How can I add a byte order mark to a StringBuilder?
(I have to pass a string to another method which will save it as a file, but I can't modify that method).
I tried this:
var sb = new StringBuilder();
sb.Append('\xEF');
sb.Append('\xBB');
sb.Append('\xBF');
But when I view it with hex editor, it adds the following sequence:
C3 AF C2 BB C2 BF
The string is huge, so it would be good to do it without back and forth converting to byte array.
Edit:
Clarification after questions in comments. I have to pass the string to another method which takes a string and creates a file of it on Azure Blob Storage. I can't modify the other method.
Two options:
- Don't include the byte order mark in your text at all... instead use an encoding which will automatically include it
Include it as a character in your StringBuilder
:
sb.Append('\uFEFF'); // U+FEFF is the byte-order mark character
Personally I'd go for the first approach normally, but the "I can't modify that method" suggests it may not be an option in your case.

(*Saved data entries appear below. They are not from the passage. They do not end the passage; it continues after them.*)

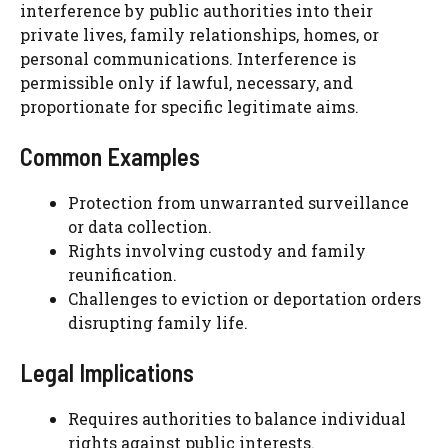
interference by public authorities into their
private lives, family relationships, homes, or
personal communications. Interference is
permissible only if lawful, necessary, and
proportionate for specific legitimate aims.
Common Examples
Protection from unwarranted surveillance
or data collection.
Rights involving custody and family
reunification.
Challenges to eviction or deportation orders
disrupting family life.
Legal Implications
Requires authorities to balance individual
rights against public interests.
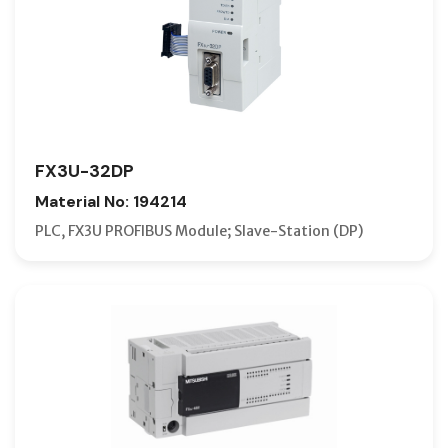
FX3U-32DP
Material No: 194214
PLC, FX3U PROFIBUS Module; Slave-Station (DP)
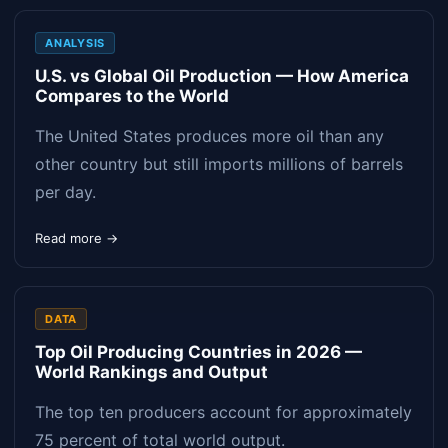
ANALYSIS
U.S. vs Global Oil Production — How America
Compares to the World
The United States produces more oil than any
other country but still imports millions of barrels
per day.
Read more →
DATA
Top Oil Producing Countries in 2026 —
World Rankings and Output
The top ten producers account for approximately
75 percent of total world output.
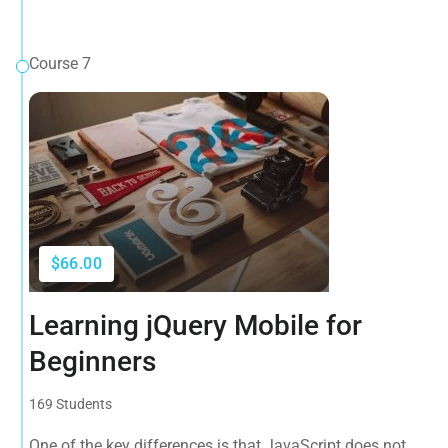
Course 7
$66.00
Learning jQuery Mobile for
Beginners
169 Students
One of the key differences is that JavaScript does not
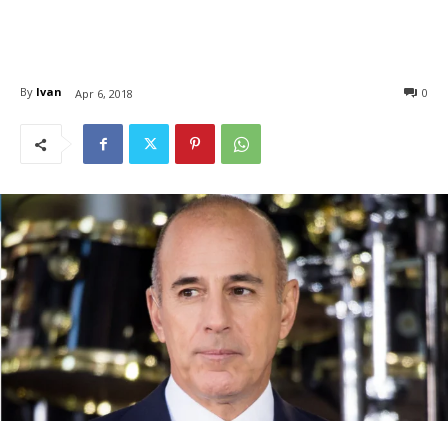
By
Ivan
0
Apr 6, 2018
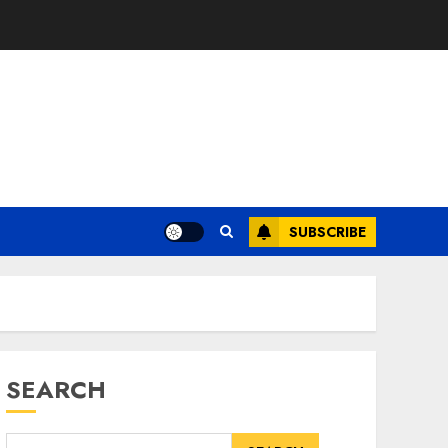
SUBSCRIBE
SEARCH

Byte-order marks are to inform readers of a file that the file is of a particular encoding. As such, you should only need the byte-order marks (BOM) in the actual file. If you want to include BOM in a text file you're writing, simply use StreamWriter
to write to the file. For example:
using(var writer = new StreamWriter(stream, System.Text.Encoding.UTF8))
{
writer.Write(sb.ToString);
}
If you don't want BOM with UTF-8:
using(var writer = new StreamWriter(stream))
{
writer.Write(sb.ToString());
}
Or if you want different BOM:
using(var writer = new StreamWriter(stream, System.Text.Encoding.UTF16))
{
writer.Write(sb.ToString);
}
Update:
If you wanted to be coupled from the implementation detail of a BOM or a BOM of a particular encoding (i.e. could change at runtime or after deployment) but still wanted to pass a BOM-marked string, you could do something like this (assumes .NET 4.5):
var stream = new MemoryStream();
var encoding = Encoding.UTF8; // TODO: configurize this, if necessary
using(var writer = new StreamWriter(stream, encoding, 1024, true))
{
writer.Write(sb.ToString());
}
CantModifyButMustUseThis(encoding.GetString(stream.ToArray());
IIRC (and not certain that I do), BOM gets added when you convert to byte using one of the relevant Unicode Encoders. I believe some of those's constructors take a bool that control if to add BOM.